Friday, May 23, 2008

Badvertorial.

I buy a few magazines regularly. WIthout fail,  no matter what subject they specialise in, they're pretty decently art directed.

Wired, Men's Health, Monocle, Good, Fast Company. All, without exception, good-looking titles. Nice type, great photography, consistent looks yet enough flexibility within their design guidelines to provide variety.

So, one question: why the hell are all the ads in these mags so damn ugly?

You'd think someone, somewhere, in some advertising agency would have cottoned onto the fact that if someone buys a magazine, there must be something about that magazine that they like.

And that there's a chance that one of the things they like about the magazine they buy is the way information is presented.

But no.

If a magazine has interesting, modern typography, the ads will look like they were done ten years ago.

If the magazine features lots of information in an article, the ads will be light on facts, with just a few words that could hope to convince nobody.

If the magazine is stylish and slick, the ads will be messy and almost totally un-art directed.

If the agencies involved were smart, they'd look at the environment their ads were going to run in, assume that the readers had some interest in the way content is laid out, and go some way towards looking as if they understood that fact.
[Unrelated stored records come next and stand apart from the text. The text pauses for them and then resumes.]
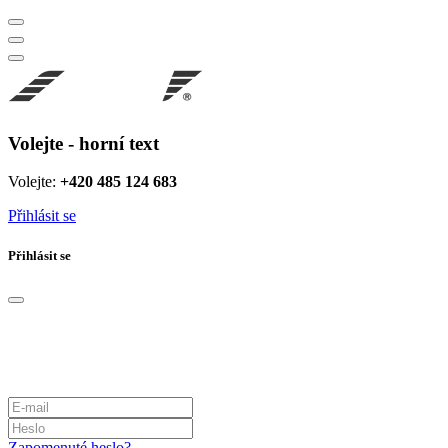
Volejte - horní text
Volejte:
+420 485 124 683
Přihlásit se
Přihlásit se
Zapomenuté heslo?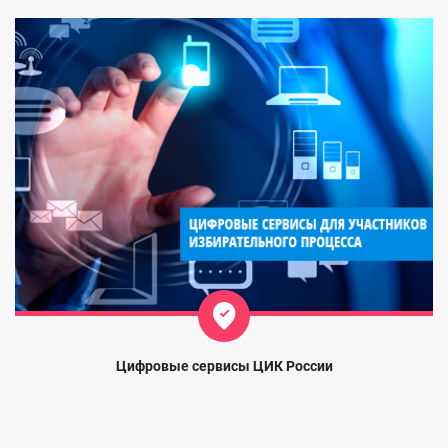
Цифровые сервисы ЦИК России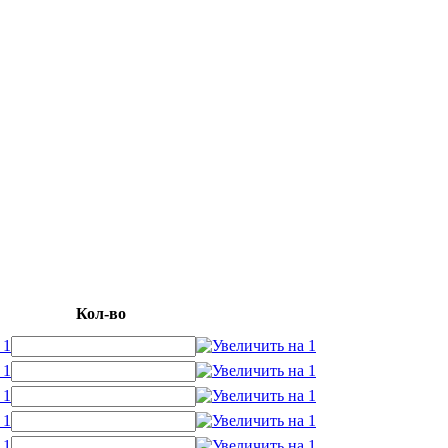
Кол-во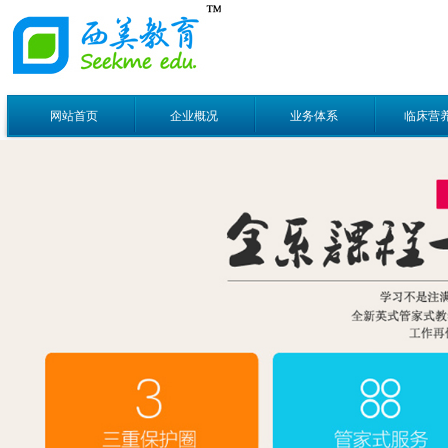
网站首页
企业概况
业务体系
临床营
And ff the clients were smart, they'd simply go directly to the magazines in question and ask them to do something that demonstrated the same understanding of their audience that they show in the editorial.

Agencies are always complaining that they don't get enough respect. If they continue to show an almost wilful naivety in the way they go about trying to convince consumers on behalf of their clients, they should be getting even less respect than they do already.